Distributed broadcast operation slows down training speed

Hi everyone! I use a piece of PyTorch code that runs on a single machine distributed setting. The code contains all_gather and all_reduce operations to gather predictions from each gpu and calculate metrics, respectively, without any noticeable slowing down in training speed. I recently added an extra bit in the code for a new thing that I’m trying where I need to broadcast a probability sampled from a uniform distribution (single number) in all gpus, so all of them have the same probability value. I added it within the training loop and looks like this:

if dist.get_rank() == 0:
    prob = torch.rand(1).cuda()
else:
    prob = torch.zeros(1).cuda()
dist.broadcast(prob, 0)

After adding this, the code becomes significantly slower! Any ideas why? Thank you!

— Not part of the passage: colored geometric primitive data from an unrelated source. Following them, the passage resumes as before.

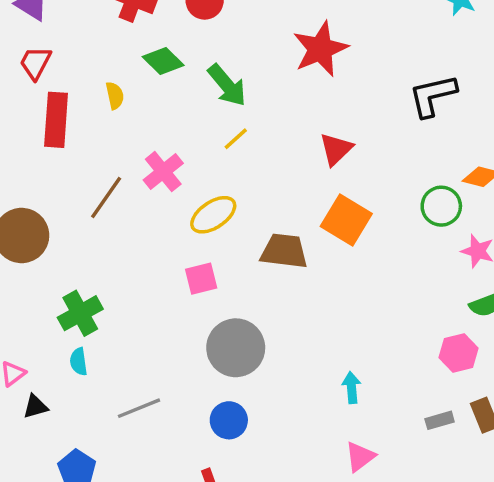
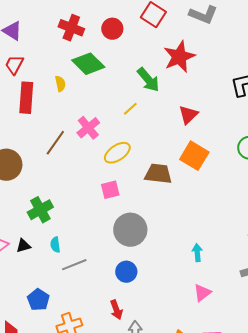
green diamond: (163, 61) -> (88, 64), size x1.4
green arrow: (227, 85) -> (148, 80), moved
cyan semicircle: (79, 362) -> (55, 245), moved
black triangle: (35, 406) -> (23, 246), moved

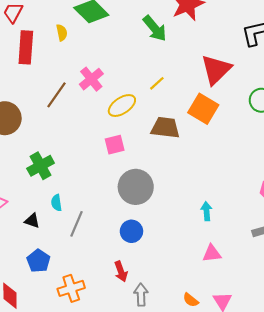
yellow line: (130, 109) -> (157, 83), moved
red triangle: (188, 115) -> (216, 70), moved, size x1.5
black triangle: (23, 246) -> (32, 221), moved, turned 35
gray line: (74, 265) -> (77, 224), turned -45
pink triangle: (202, 293) -> (212, 253), turned 30

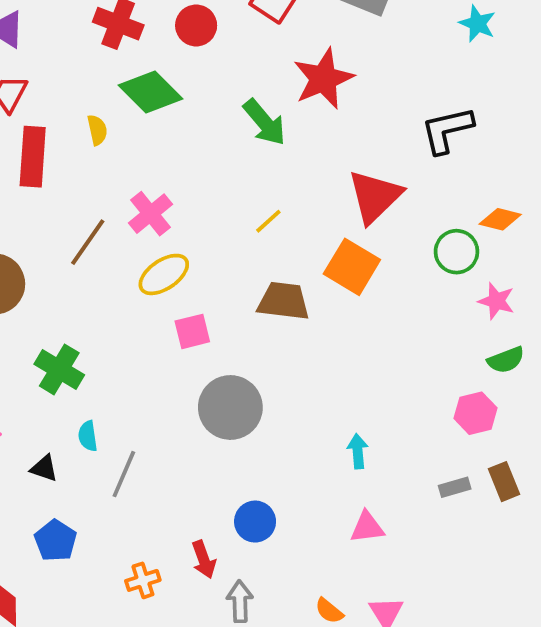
yellow ellipse: (122, 106) -> (164, 274), moved
green cross: (41, 166) -> (59, 369), turned -30
blue circle: (131, 231) -> (255, 522), moved
orange cross: (71, 288) -> (143, 580), moved, size x0.7

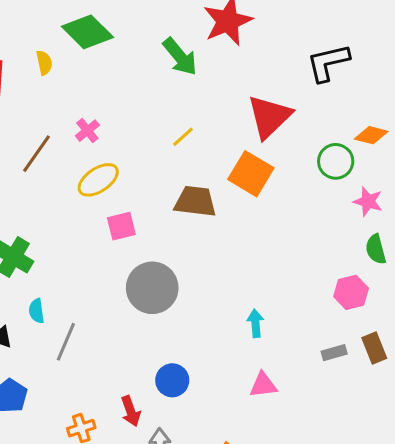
pink cross: (150, 214) -> (87, 131), size x0.7
green semicircle: (506, 360) -> (376, 249), turned 96

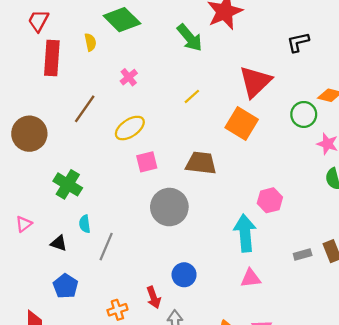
black L-shape: (328, 63) -> (298, 42), size x0.7
pink cross: (87, 131) -> (129, 77), moved
brown trapezoid: (195, 201) -> (201, 163), moved
pink hexagon: (351, 292) -> (270, 200), moved
cyan arrow: (256, 323) -> (245, 233), size x1.8

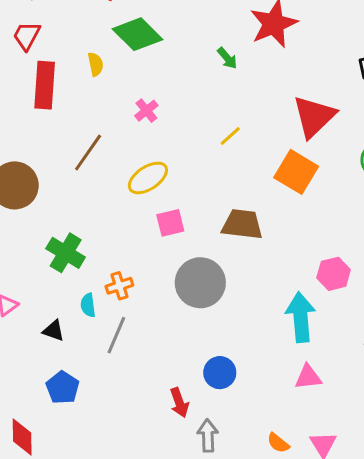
green arrow: (190, 38) -> (227, 58), size x0.6
orange cross: (117, 310) -> (119, 286), moved

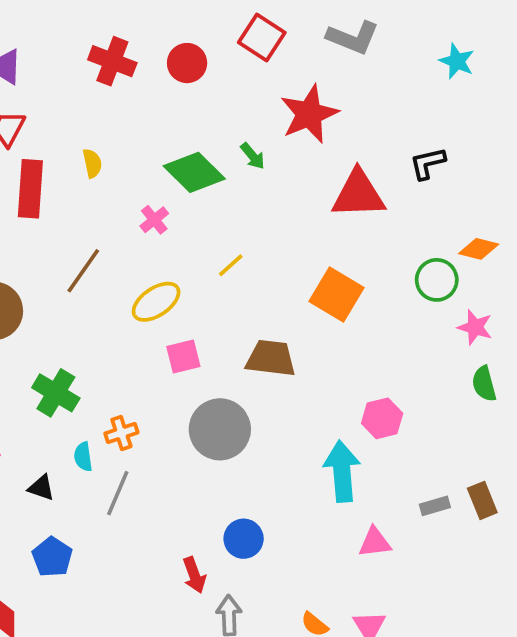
green diamond: (137, 34) -> (194, 172), moved
red triangle: (314, 117) -> (358, 194), moved, turned 42
yellow line: (230, 136) -> (231, 265), moved
pink triangle: (308, 377) -> (375, 542), moved

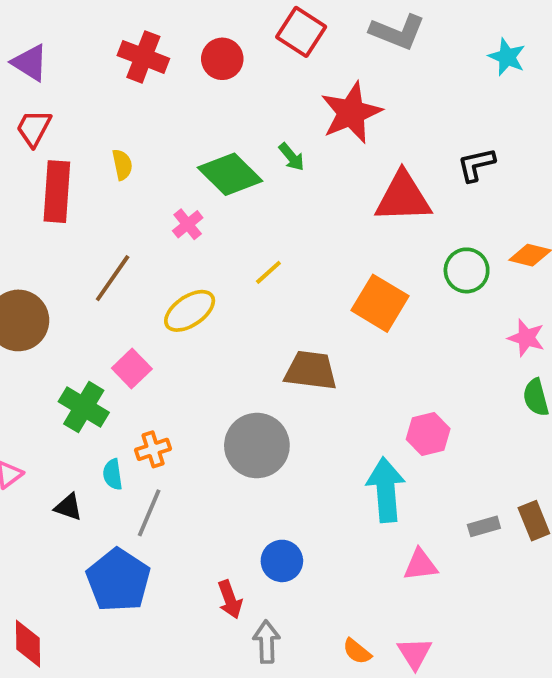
green circle: (437, 280) -> (467, 270), moved
pink square: (183, 356) -> (132, 369), moved, turned -30
blue pentagon: (52, 557) -> (118, 580), moved, size x1.5

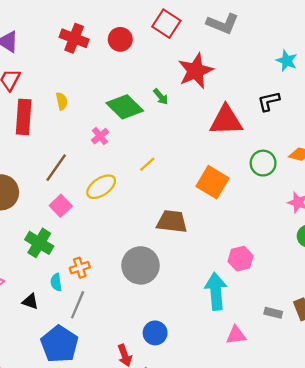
cyan star: (507, 57) -> (287, 61), moved
pink square: (132, 369) -> (61, 206), moved
gray rectangle: (484, 526) -> (273, 313), turned 30

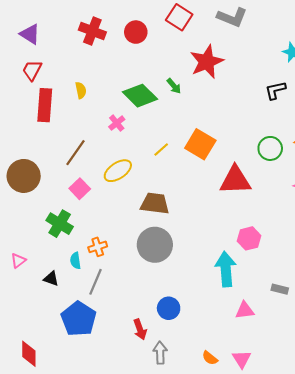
red triangle: (226, 120) -> (235, 180), moved
orange square: (212, 182) -> (200, 144), moved
brown trapezoid: (172, 222) -> (155, 203), moved

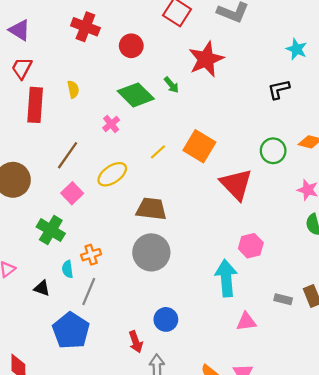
red circle: (136, 32) -> (131, 46), moved
red triangle: (235, 180) -> (236, 184), turned 48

I think in your example the creation of prob when rank != 0 should be prob=torch.zeros(1, device=rank).
Your codes:

def worker(gpu, *args):
    ...
    if gpu == 0:
        prob = torch.rand(1).cuda() #.to(device=gpu)
        print(gpu, prob)
    else:
        prob = torch.zeros(1).cuda() # .to(device=gpu)
        print(gpu, prob)

# output
0 tensor([0.1045], device='cuda:0')
1 tensor([0.], device='cuda:0') <- same on cuda:0

Specify device

def worker(gpu, *args):
    ...
    if gpu == 0:
        prob = torch.rand(1, device=gpu)
        print(gpu, prob)
    else:
        prob = torch.zeros(1, device=gpu)
        print(gpu, prob)

# output
0 tensor([0.8787], device='cuda:0')
1 tensor([0.], device='cuda:1')

Hi David! Thank you for your comment. I also thought of that but the PyTorch documentation got me confused. In particular, in torch.Tensor.cuda — PyTorch 1.9.0 documentation for the device argument, they say:
device (torch.device) – The destination GPU device. Defaults to the current CUDA device.

So I thought that if you don’t specify it the default would be the current CUDA device rather than always 'cuda:0'??

That’s up to whether you have set the current device.

def worker(gpu, *args):
    ...
    torch.cuda.set_device(gpu) # <- This line makes the difference
    if gpu == 0:
        prob = torch.rand(1).cuda()
        print(gpu, prob)
    else:
        prob = torch.zeros(1).cuda()
        print(gpu, prob)

# output
0 tensor([0.6916], device='cuda:0')
1 tensor([0.], device='cuda:1') # <- on correct device

This is super helpful! Thank you so much! I’ll keep you updated for the effect the fix has on the training speed. :slight_smile: